我正在尝试抓取此网站中的所有评论 - https://www.backmarket.com/en-us/r/l/airpods/345c3c05-8a7b-4d4d-ac21-518b12a0ec17。该网站说有 753 条评论,但当我尝试抓取所有评论时,我只得到 10 条评论。所以,我不知道如何从页面上抓取所有 753 条评论,这是我的代码-
# importing modules
import pandas as pd
from requests import get
from bs4 import BeautifulSoup
# Fetch the web page
url = 'https://www.backmarket.com/en-us/r/l/airpods/345c3c05-8a7b-4d4d-ac21-518b12a0ec17'
response = get(url) # link exlcudes posts with no picures
page = response.text
# Parse the HTML content
soup = BeautifulSoup(page, 'html.parser')
# To see different information
## reviewer's name
reviewers_name = soup.find_all('p', class_='body-1-bold')
[x.text for x in reviewers_name]
name = []
for items in reviewers_name:
name.append(items.text if items else None)
## Purchase Data
purchase_date = soup.find_all('p', class_='text-static-default-low body-2')
[x.text for x in purchase_date]
date = []
for items in purchase_date:
date.append(items.text if items else None)
## Country
country_text = soup.find_all('p', class_='text-static-default-low body-2 mt-32')
[x.text for x in country_text]
country = []
for items in country_text:
country.append(items.text if items else None)
## Reviewed Products
products_text = soup.find_all('span', class_= 'rounded-xs inline-block max-w-full truncate body-2-bold px-4 py-0 bg-static-default-mid text-static-default-hi')
[x.text for x in products_text]
products = []
for items in products_text:
products.append(items.text if items else None)
## Actual Reviews
review_text = soup.find_all('p',class_='body-1 block whitespace-pre-line')
[x.text for x in review_text]
review = []
for items in review_text:
review.append(items.text if items else None)
## Review Ratings
review_ratings_value = soup.find_all('span',class_='ml-4 mt-1 md:mt-2 body-2-bold')

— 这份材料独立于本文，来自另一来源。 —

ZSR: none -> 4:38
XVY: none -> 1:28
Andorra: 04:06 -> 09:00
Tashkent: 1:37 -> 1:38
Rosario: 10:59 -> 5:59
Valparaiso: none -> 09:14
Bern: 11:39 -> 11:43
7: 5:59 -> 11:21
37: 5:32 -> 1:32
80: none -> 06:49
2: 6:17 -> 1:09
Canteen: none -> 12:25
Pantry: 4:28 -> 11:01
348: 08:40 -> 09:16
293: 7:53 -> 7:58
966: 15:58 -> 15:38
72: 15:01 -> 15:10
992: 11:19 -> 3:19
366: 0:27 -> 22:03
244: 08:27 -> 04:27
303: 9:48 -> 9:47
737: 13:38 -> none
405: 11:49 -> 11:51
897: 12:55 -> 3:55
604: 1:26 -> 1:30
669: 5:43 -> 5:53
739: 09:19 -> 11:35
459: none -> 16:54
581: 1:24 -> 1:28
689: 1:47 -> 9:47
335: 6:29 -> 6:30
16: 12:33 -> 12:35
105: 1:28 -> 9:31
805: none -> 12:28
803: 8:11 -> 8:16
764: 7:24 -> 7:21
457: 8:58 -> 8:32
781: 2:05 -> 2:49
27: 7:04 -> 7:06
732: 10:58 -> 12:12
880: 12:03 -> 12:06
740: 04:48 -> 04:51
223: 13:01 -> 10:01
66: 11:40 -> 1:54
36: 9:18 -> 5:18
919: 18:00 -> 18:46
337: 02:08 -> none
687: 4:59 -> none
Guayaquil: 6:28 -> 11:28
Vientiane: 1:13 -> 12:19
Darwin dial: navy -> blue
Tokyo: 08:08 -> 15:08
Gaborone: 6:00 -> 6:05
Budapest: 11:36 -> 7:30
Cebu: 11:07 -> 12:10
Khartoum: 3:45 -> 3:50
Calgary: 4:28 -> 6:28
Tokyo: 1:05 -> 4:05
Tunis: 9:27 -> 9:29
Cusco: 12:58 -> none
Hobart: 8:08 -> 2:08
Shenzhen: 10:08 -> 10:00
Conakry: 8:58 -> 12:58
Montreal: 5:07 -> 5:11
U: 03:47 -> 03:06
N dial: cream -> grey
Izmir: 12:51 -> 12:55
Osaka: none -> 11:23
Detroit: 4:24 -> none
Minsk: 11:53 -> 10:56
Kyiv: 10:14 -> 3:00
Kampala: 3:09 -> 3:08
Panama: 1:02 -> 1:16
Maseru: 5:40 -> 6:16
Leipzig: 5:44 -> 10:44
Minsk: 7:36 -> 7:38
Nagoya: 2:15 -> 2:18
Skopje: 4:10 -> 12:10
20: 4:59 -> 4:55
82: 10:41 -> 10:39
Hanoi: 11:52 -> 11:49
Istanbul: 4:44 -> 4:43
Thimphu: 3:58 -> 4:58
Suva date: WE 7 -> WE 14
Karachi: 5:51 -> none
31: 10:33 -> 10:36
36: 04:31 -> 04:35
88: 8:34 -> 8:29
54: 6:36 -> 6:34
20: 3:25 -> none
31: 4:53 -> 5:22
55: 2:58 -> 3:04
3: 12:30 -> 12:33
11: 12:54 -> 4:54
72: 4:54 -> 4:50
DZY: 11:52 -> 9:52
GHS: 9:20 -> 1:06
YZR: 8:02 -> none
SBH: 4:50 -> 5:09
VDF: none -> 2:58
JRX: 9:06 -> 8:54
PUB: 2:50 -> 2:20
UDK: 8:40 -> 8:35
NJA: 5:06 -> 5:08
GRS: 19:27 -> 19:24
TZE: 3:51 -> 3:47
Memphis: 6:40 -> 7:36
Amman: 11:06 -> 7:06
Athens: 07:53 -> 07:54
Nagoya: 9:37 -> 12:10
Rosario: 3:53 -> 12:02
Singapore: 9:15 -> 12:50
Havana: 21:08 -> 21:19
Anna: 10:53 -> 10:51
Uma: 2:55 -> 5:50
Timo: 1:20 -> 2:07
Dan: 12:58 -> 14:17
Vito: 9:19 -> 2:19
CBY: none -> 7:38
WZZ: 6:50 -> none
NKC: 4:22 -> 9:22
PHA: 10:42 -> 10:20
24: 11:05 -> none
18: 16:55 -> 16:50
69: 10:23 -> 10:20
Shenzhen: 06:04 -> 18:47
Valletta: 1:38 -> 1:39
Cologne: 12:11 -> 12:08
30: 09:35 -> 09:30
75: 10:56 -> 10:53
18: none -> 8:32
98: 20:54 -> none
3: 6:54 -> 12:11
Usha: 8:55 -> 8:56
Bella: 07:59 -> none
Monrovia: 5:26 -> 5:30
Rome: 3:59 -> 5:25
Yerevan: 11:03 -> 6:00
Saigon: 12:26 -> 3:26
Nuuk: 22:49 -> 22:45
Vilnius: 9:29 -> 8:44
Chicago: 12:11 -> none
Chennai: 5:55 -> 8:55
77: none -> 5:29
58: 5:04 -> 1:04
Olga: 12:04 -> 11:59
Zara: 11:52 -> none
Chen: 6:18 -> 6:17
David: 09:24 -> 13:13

[x.text for x in review_ratings_value]
review_ratings = []
for items in review_ratings_value:
review_ratings.append(items.text if items else None)
# Create the Data Frame
pd.DataFrame({
'reviewers_name': name,
'purchase_date': date,
'country': country,
'products': products,
'review': review,
'review_ratings': review_ratings
})
我的问题是如何抓取所有评论。
您可以尝试(注意:该网站有“请求过多”保护,因此当您收到 HTTP 状态代码 429 时,您必须等待一段时间才能继续):
import time
import requests
url = "https://www.backmarket.com/reviews/product-landings/345c3c05-8a7b-4d4d-ac21-518b12a0ec17/products/reviews"
n, current_url = 1, url
while True:
response = requests.get(current_url)
# too many requests?
if response.status_code == 429:
print("Too many requests...")
time.sleep(2)
continue
data = response.json()
for r in data.get("results", []):
print(n, "-" * 80)
print(r["comment"])
n += 1
next_cursor = data.get("nextCursor")
if not next_cursor:
break
current_url = f"{url}?cursor={next_cursor}"
打印:
...
748 --------------------------------------------------------------------------------
Ordered space gray but received silver
749 --------------------------------------------------------------------------------
Lately, every item we’ve ordered has had to be returned. I’m pretty bummed.
750 --------------------------------------------------------------------------------
They broke.
751 --------------------------------------------------------------------------------
They’re weren’t noise cancelling like it says in the description so it wasn’t what I wanted but other than that they are great.